Quand, pour la première fois, il aperçut la mère et la fille dans le salon doré, il se retint pour ne pas les saluer d’un geste amical. Un petit vieillard, assis sur le canapé, tenant son chapeau et son parapluie entre les jambes, semblait parler affectueusement. Il levait le bras et on croyait l’entendre dire :

— Comme vous êtes grandie, Marie (ou Jeanne ou Louise) ! Vous voilà devenue une demoiselle.

Remi était un peu maussade de voir un étranger ainsi installé sur le canapé de ses amies. Non que le petit vieillard lui déplût. Bien au contraire ! Le petit vieillard avait l’air d’un brave homme. Mais Remi ne le connaissait pas, et Remi songeait que ces deux dames avaient des secrets pour lui, ce dont il ne s’était pas encore avisé. On ne peut songer à tout. Il ferma sa fenêtre et bouda jusqu’au lendemain. Il la rouvrit le lendemain matin, seulement pour voir si la cage des serins était à sa place. Il vit la fillette en chapeau rond, mâchonnant son ombrelle et piaffant avec une impatience de jeune cheval, comme elle avait l’habitude quand, toute prête à sortir, elle attendait sa mère attardée à nouer devant la glace les brides de son chapeau. Pourtant, il faut être juste, une femme de quarante-cinq ans ne s’habille pas comme une fillette en deux ou trois mouvements d’oiseau.

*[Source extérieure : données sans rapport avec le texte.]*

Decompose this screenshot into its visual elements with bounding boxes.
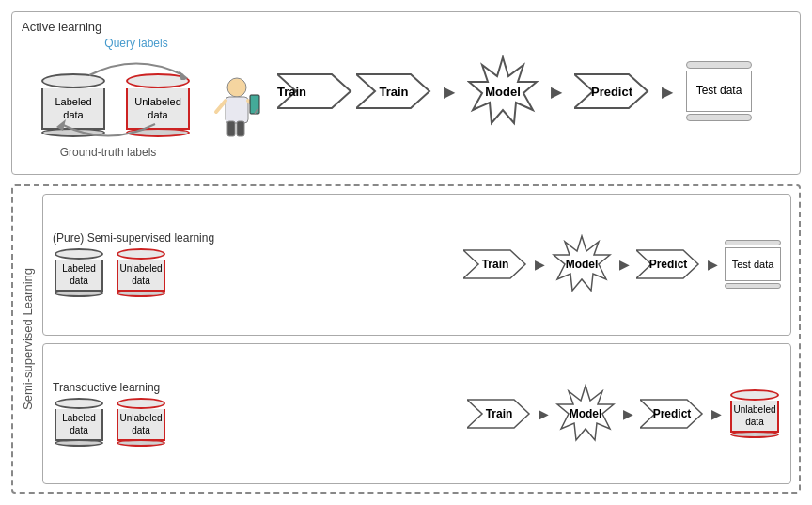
svg-line-5 <box>216 101 226 112</box>
cyl-bottom-pure-unlabeled <box>117 290 165 297</box>
svg-marker-0 <box>179 71 188 80</box>
semi-supervised-section: Semi-supervised Learning (Pure) Semi-sup… <box>11 184 801 494</box>
train-arrow-label: Train <box>379 85 408 99</box>
transductive-labeled-cylinder: Labeled data <box>53 398 105 447</box>
pure-predict-shape: Predict <box>636 247 700 281</box>
pure-test-scroll: Test data <box>725 240 781 289</box>
trans-train-shape: Train <box>467 397 531 431</box>
svg-rect-2 <box>226 97 248 123</box>
pure-semi-title: (Pure) Semi-supervised learning <box>53 231 278 245</box>
cyl-body-trans-unlabeled: Unlabeled data <box>117 409 165 441</box>
cyl-top-trans-unlabeled <box>117 398 165 409</box>
cyl-body-pure-unlabeled: Unlabeled data <box>117 260 165 292</box>
svg-rect-4 <box>237 121 244 136</box>
predict-label: Predict <box>591 85 632 99</box>
trans-model-starburst: Model <box>555 384 616 444</box>
trans-predict-shape: Predict <box>640 397 704 431</box>
cyl-body-trans-output: Unlabeled data <box>730 401 779 433</box>
scroll-bottom <box>686 114 752 121</box>
scroll-top <box>686 61 752 69</box>
arrow-connector-3: ▶ <box>653 84 681 99</box>
svg-rect-3 <box>227 121 235 136</box>
svg-rect-7 <box>250 95 259 114</box>
active-learning-left: Query labels Labeled data <box>23 20 268 163</box>
transductive-unlabeled-input-cylinder: Unlabeled data <box>115 398 167 447</box>
transductive-output-cylinder: Unlabeled data <box>728 389 781 438</box>
trans-model-label: Model <box>570 407 602 420</box>
pure-pipeline: Train ▶ Model ▶ <box>286 234 781 294</box>
cyl-body-pure-labeled: Labeled data <box>55 260 103 292</box>
pure-scroll-content: Test data <box>725 247 781 281</box>
pure-scroll-top <box>725 240 781 245</box>
cyl-top-trans-output <box>730 389 779 401</box>
pure-connector-2: ▶ <box>615 257 633 272</box>
cyl-top-pure-labeled <box>55 248 103 260</box>
ground-truth-arrow-icon <box>52 119 164 146</box>
pure-scroll-bottom <box>725 283 781 289</box>
pure-model-starburst: Model <box>552 234 612 294</box>
trans-connector-1: ▶ <box>534 406 553 421</box>
pure-connector-1: ▶ <box>530 257 549 272</box>
svg-marker-10 <box>277 74 351 108</box>
cyl-top-trans-labeled <box>55 398 103 409</box>
trans-connector-3: ▶ <box>707 406 726 421</box>
query-arrow-icon <box>80 52 193 80</box>
pure-labeled-cylinder: Labeled data <box>53 248 105 297</box>
pure-train-label: Train <box>482 258 509 271</box>
cyl-body-trans-labeled: Labeled data <box>55 409 103 441</box>
pure-cylinders: Labeled data Unlabeled data <box>53 248 278 297</box>
pure-train-shape: Train <box>463 247 527 281</box>
person-icon <box>212 76 261 144</box>
semi-supervised-content: (Pure) Semi-supervised learning Labeled … <box>42 194 791 484</box>
arrow-connector-2: ▶ <box>542 84 570 99</box>
svg-point-1 <box>227 78 246 97</box>
trans-connector-2: ▶ <box>618 406 637 421</box>
trans-train-label: Train <box>486 407 513 420</box>
train-arrow-shape <box>277 71 352 112</box>
scroll-text-active: Test data <box>686 71 752 112</box>
transductive-pipeline: Train ▶ Model ▶ <box>286 384 781 444</box>
cyl-bottom-trans-output <box>730 431 779 438</box>
cyl-bottom-trans-labeled <box>55 439 103 447</box>
teacher-illustration <box>212 76 261 144</box>
query-labels-text: Query labels <box>104 37 167 50</box>
main-container: Active learning Query labels Labeled da <box>0 0 812 505</box>
svg-marker-9 <box>56 119 66 131</box>
pure-connector-3: ▶ <box>703 257 722 272</box>
semi-supervised-label: Semi-supervised Learning <box>21 194 35 484</box>
cyl-bottom-pure-labeled <box>55 290 103 297</box>
pure-predict-label: Predict <box>649 258 688 271</box>
model-starburst: Model <box>467 55 539 127</box>
pure-model-label: Model <box>566 258 599 271</box>
pure-semi-supervised-box: (Pure) Semi-supervised learning Labeled … <box>42 194 791 336</box>
predict-shape: Predict <box>574 71 649 112</box>
cyl-bottom-trans-unlabeled <box>117 439 165 447</box>
pure-unlabeled-cylinder: Unlabeled data <box>115 248 167 297</box>
transductive-cylinders: Labeled data Unlabeled data <box>53 398 278 447</box>
arrow-connector-1: ▶ <box>435 84 463 99</box>
transductive-box: Transductive learning Labeled data <box>42 343 791 485</box>
cyl-top-pure-unlabeled <box>117 248 165 260</box>
ground-truth-text: Ground-truth labels <box>60 146 157 159</box>
active-learning-section: Active learning Query labels Labeled da <box>11 11 801 175</box>
trans-predict-label: Predict <box>653 407 692 420</box>
active-learning-pipeline: Train Train ▶ Model ▶ <box>277 55 789 127</box>
test-data-scroll: Test data <box>685 61 753 121</box>
transductive-title: Transductive learning <box>53 381 278 394</box>
model-label: Model <box>485 85 521 99</box>
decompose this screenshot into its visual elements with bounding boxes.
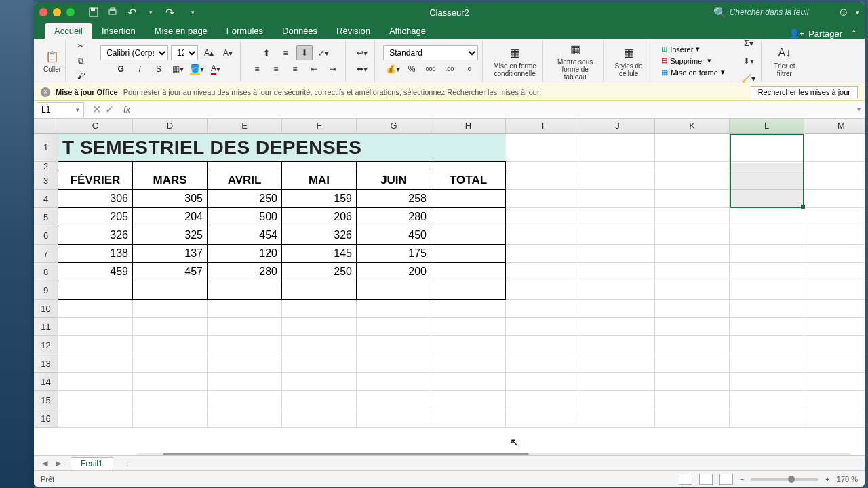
cell-I11[interactable] [506, 318, 580, 336]
cell-G16[interactable] [357, 409, 431, 428]
cell-D2[interactable] [133, 162, 208, 171]
percent-icon[interactable]: % [403, 62, 420, 77]
cell-C2[interactable] [58, 162, 133, 171]
cell-L9[interactable] [730, 281, 804, 300]
cell-L1[interactable] [730, 134, 804, 162]
align-right-icon[interactable]: ≡ [287, 62, 303, 77]
cell-D16[interactable] [133, 409, 208, 428]
cell-G14[interactable] [357, 373, 431, 391]
cell-G13[interactable] [357, 354, 431, 373]
underline-button[interactable]: S [151, 62, 167, 77]
cell-H15[interactable] [431, 391, 506, 409]
cell-L3[interactable] [730, 171, 804, 190]
undo-icon[interactable]: ↶ [126, 7, 137, 18]
cell-K1[interactable] [655, 134, 730, 162]
format-painter-icon[interactable]: 🖌 [73, 70, 89, 82]
cell-E13[interactable] [208, 354, 282, 373]
search-box[interactable]: 🔍 [713, 6, 831, 19]
cell-M1[interactable] [804, 134, 865, 162]
number-format-select[interactable]: Standard [383, 45, 478, 60]
col-header-D[interactable]: D [133, 119, 208, 134]
cell-styles-button[interactable]: ▦ Styles de cellule [612, 45, 646, 77]
cell-J3[interactable] [580, 171, 655, 190]
cell-D8[interactable]: 457 [133, 263, 208, 281]
align-top-icon[interactable]: ⬆ [258, 45, 275, 60]
search-input[interactable] [730, 7, 831, 17]
cell-J1[interactable] [580, 134, 655, 162]
cell-E3[interactable]: AVRIL [208, 171, 282, 190]
cell-E7[interactable]: 120 [208, 245, 282, 263]
cell-H11[interactable] [431, 318, 506, 336]
cell-C11[interactable] [58, 318, 133, 336]
sheet-tab-1[interactable]: Feuil1 [71, 457, 113, 470]
cell-L8[interactable] [730, 263, 804, 281]
cell-L7[interactable] [730, 245, 804, 263]
maximize-window-button[interactable] [66, 8, 75, 16]
prev-sheet-icon[interactable]: ◀ [39, 458, 50, 469]
cell-E16[interactable] [208, 409, 282, 428]
cell-L15[interactable] [730, 391, 804, 409]
cell-D15[interactable] [133, 391, 208, 409]
format-cells-button[interactable]: ▦Mise en forme ▾ [658, 67, 728, 77]
cell-F10[interactable] [282, 300, 357, 318]
cell-J12[interactable] [580, 336, 655, 354]
cell-E11[interactable] [208, 318, 282, 336]
cell-E9[interactable] [208, 281, 282, 300]
cell-M3[interactable] [804, 171, 865, 190]
print-icon[interactable] [107, 7, 118, 18]
cell-E15[interactable] [208, 391, 282, 409]
cell-F7[interactable]: 145 [282, 245, 357, 263]
cell-L11[interactable] [730, 318, 804, 336]
cell-K14[interactable] [655, 373, 730, 391]
cell-C15[interactable] [58, 391, 133, 409]
cell-I12[interactable] [506, 336, 580, 354]
cell-C1[interactable]: T SEMESTRIEL DES DEPENSES [58, 134, 506, 162]
cell-L12[interactable] [730, 336, 804, 354]
cell-F14[interactable] [282, 373, 357, 391]
cell-H9[interactable] [431, 281, 506, 300]
cell-K12[interactable] [655, 336, 730, 354]
cell-J13[interactable] [580, 354, 655, 373]
cell-K7[interactable] [655, 245, 730, 263]
row-header-13[interactable]: 13 [34, 354, 58, 373]
orientation-icon[interactable]: ⤢▾ [315, 45, 332, 60]
cell-F4[interactable]: 159 [282, 190, 357, 208]
zoom-out-button[interactable]: − [740, 475, 744, 483]
increase-decimal-icon[interactable]: .00 [441, 62, 458, 77]
cell-M16[interactable] [804, 409, 865, 428]
cell-M11[interactable] [804, 318, 865, 336]
decrease-font-icon[interactable]: A▾ [220, 45, 236, 60]
cell-K8[interactable] [655, 263, 730, 281]
cell-G10[interactable] [357, 300, 431, 318]
cell-M15[interactable] [804, 391, 865, 409]
next-sheet-icon[interactable]: ▶ [53, 458, 64, 469]
cell-K9[interactable] [655, 281, 730, 300]
sort-filter-button[interactable]: A↓ Trier et filtrer [770, 45, 800, 77]
cell-I1[interactable] [506, 134, 580, 162]
cell-M6[interactable] [804, 226, 865, 245]
cell-H13[interactable] [431, 354, 506, 373]
increase-indent-icon[interactable]: ⇥ [325, 62, 341, 77]
cancel-formula-icon[interactable]: ✕ [92, 103, 101, 116]
cell-D14[interactable] [133, 373, 208, 391]
cell-E14[interactable] [208, 373, 282, 391]
cell-M9[interactable] [804, 281, 865, 300]
cell-H2[interactable] [431, 162, 506, 171]
cell-H6[interactable] [431, 226, 506, 245]
qat-dropdown-icon[interactable]: ▾ [187, 7, 198, 18]
row-header-2[interactable]: 2 [34, 162, 58, 171]
cell-I13[interactable] [506, 354, 580, 373]
smiley-dropdown-icon[interactable]: ▾ [856, 9, 859, 16]
cell-H4[interactable] [431, 190, 506, 208]
cell-E10[interactable] [208, 300, 282, 318]
wrap-text-icon[interactable]: ↩▾ [354, 45, 370, 60]
merge-cells-icon[interactable]: ⬌▾ [354, 62, 370, 77]
tab-affichage[interactable]: Affichage [380, 23, 435, 39]
close-message-icon[interactable]: × [41, 87, 50, 97]
share-button[interactable]: Partager [808, 28, 842, 39]
italic-button[interactable]: I [132, 62, 148, 77]
col-header-C[interactable]: C [58, 119, 133, 134]
cell-M13[interactable] [804, 354, 865, 373]
cell-I9[interactable] [506, 281, 580, 300]
row-header-4[interactable]: 4 [34, 190, 58, 208]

La mère inspecta, ce jour-là, comme à l’ordinaire, minutieusement, la toilette de sa fille. Mais il dut y avoir cette fois quelque grave désordre à la robe grise, car la maman dit quelque chose qui fut reçu avec toutes sortes de petits mouvements impatients et boudeurs, avec des piétinements et des marques de désespoir. Enfin, mademoiselle défit les boutons du corsage et on poussa la fenêtre qui, quelques secondes après, se rouvrit toute seule. À cet instant, Remi vit la mère qui, debout, tenait dans ses mains la robe grise et y faisait un point, tandis que mademoiselle, en corset et en jupon, de blanc et court vêtue, attendait. Elle tourna la tête et vit l’étudiant qui la regardait. Alors, avec un joli geste de petit enfant frileux qu’on baigne, elle se couvrit la poitrine de ses deux bras. Ses lèvres prononcèrent très vite quelque chose qui devait être : « Maman ! maman ! »

La mère, très calme, haussa un peu les épaules avec un air de dire :

— Mon Dieu, mademoiselle, la belle affaire !

Et elle repoussa négligemment la fenêtre.

Depuis ce jour Remi s’abstint, sans trop savoir pourquoi, d’observer obstinément ses voisines. Mais il songea qu’elles pouvaient s’en aller et qu’il ne les reverrait plus. Cette idée l’attrista. Ses pensées prirent un cours grave et réfléchi. Il se dit que le baccalauréat compris par M. Godet-Laterrasse était une chose peu sérieuse et il résolut d’être un peintre. Peindre ! voilà qui lui semblait clair et beau. Puis l’idée de Télémaque lui traversa le cerveau.

— Il faut que j’aille le voir, pensa-t-il.